Air NZ holds a 25.9% stake in Virgin worth about $A344 million ($NZ384 million), which it has increased in recent years despite the Australian airline making a loss. According to its annual report, Air NZ has invested a total of $422 million in Virgin, excluding a recent commitment to lend a further $145 million to the Australian-based airline.
That will leave Air New Zealand facing a loss having spent $A373 million building up and maintaining the Virgin stake since 2011, a period when the kiwi dollar was relatively weak against its Australian counterpart.
New Zealand’s national carrier announced to the NZX this afternoon it has hired First NZ Capital and Credit Suisse to advise it on options, which includes a possible sale of all or part of its shareholding.
Air NZ chief executive Christopher Luxon has also quit the Virgin board, effective immediately.
Virgin's ASX-listed shares, which recently traded at 38Ac, went into a trading halt pending the announcement.
Air NZ chairman Tony Carter says the airline is reviewing its financial investment in order to find alternate uses for the capital currently deployed in Virgin.
Mr Carter says Air New Zealand “does not want a large minority equity position in Virgin Australia” and would rather focus on its own growth opportunities.
The announcement comes less than a fortnight after Air NZ committed to a one-year $A131.2 million loan to Virgin, as part of a $A425 million shareholder loan to let the airline review its mix of debt and equity, plus consider how to boost cashflow and profitability.
An Air NZ spokeswoman says this loan is "quite separate from today's announcement" and lending arrangements will remain in place whether Air NZ sells its stake or not.
Grant Williamson, a director at Hamilton Hindin Greene in Christchurch, says it is good to see Air New Zealand run the ruler over its Virgin investment, particularly when airline stocks were performing well in a period of cheap oil.
"It's probably not a bad time to be reviewing that holding," Mr Williamson says. "I would much prefer them to focus on their own opportunities."
Virgin, Australia’s second-largest airline, has undertaken a transformation programme over the past five years.

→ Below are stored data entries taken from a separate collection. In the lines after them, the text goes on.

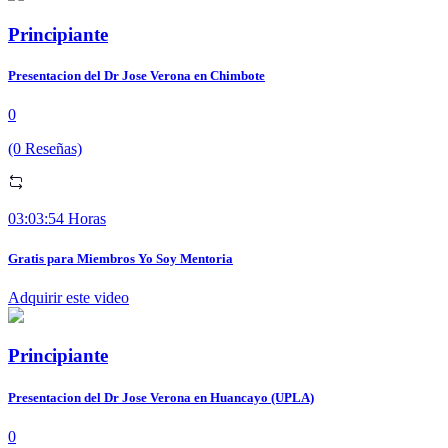
Principiante
Presentacion del Dr Jose Verona en Chimbote
0
(0 Reseñas)
03:03:54 Horas
Gratis para Miembros Yo Soy Mentoria
Adquirir este video
Principiante
Presentacion del Dr Jose Verona en Huancayo (UPLA)
0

The airline had suffered in a price war with Jetstar and Qantas, but signalled a return to profitability this year after reporting an underlying pre-tax loss of $A49 million to the end of June 2015.
Mr Luxon says through the NZX release he hopes Air NZ can continue its Tasman alliance partnership with Virgin, with further details on the review to come.
Air NZ and Virgin formalised an alliance in 2010 with codesharing agreements on trans-Tasman and connecting flights and reciprocal frequent flyer and lounge access deals. The tie-up was first mooted in response to Qantas Airways' two-airline strategy where its low-fare Jetstar unit operates domestically in New Zealand and links to longer-haul flights on its parent.
Air NZ, along with Etihad Airways, Singapore Airlines and Virgin Group, own 85% of Virgin's shares on issue.
Air NZ shares are at $2.91 and have moved up 2% on the announcement and 13% in the past year.
The airline's management took the unusual step of not commenting further on the announcement, declining interview requests.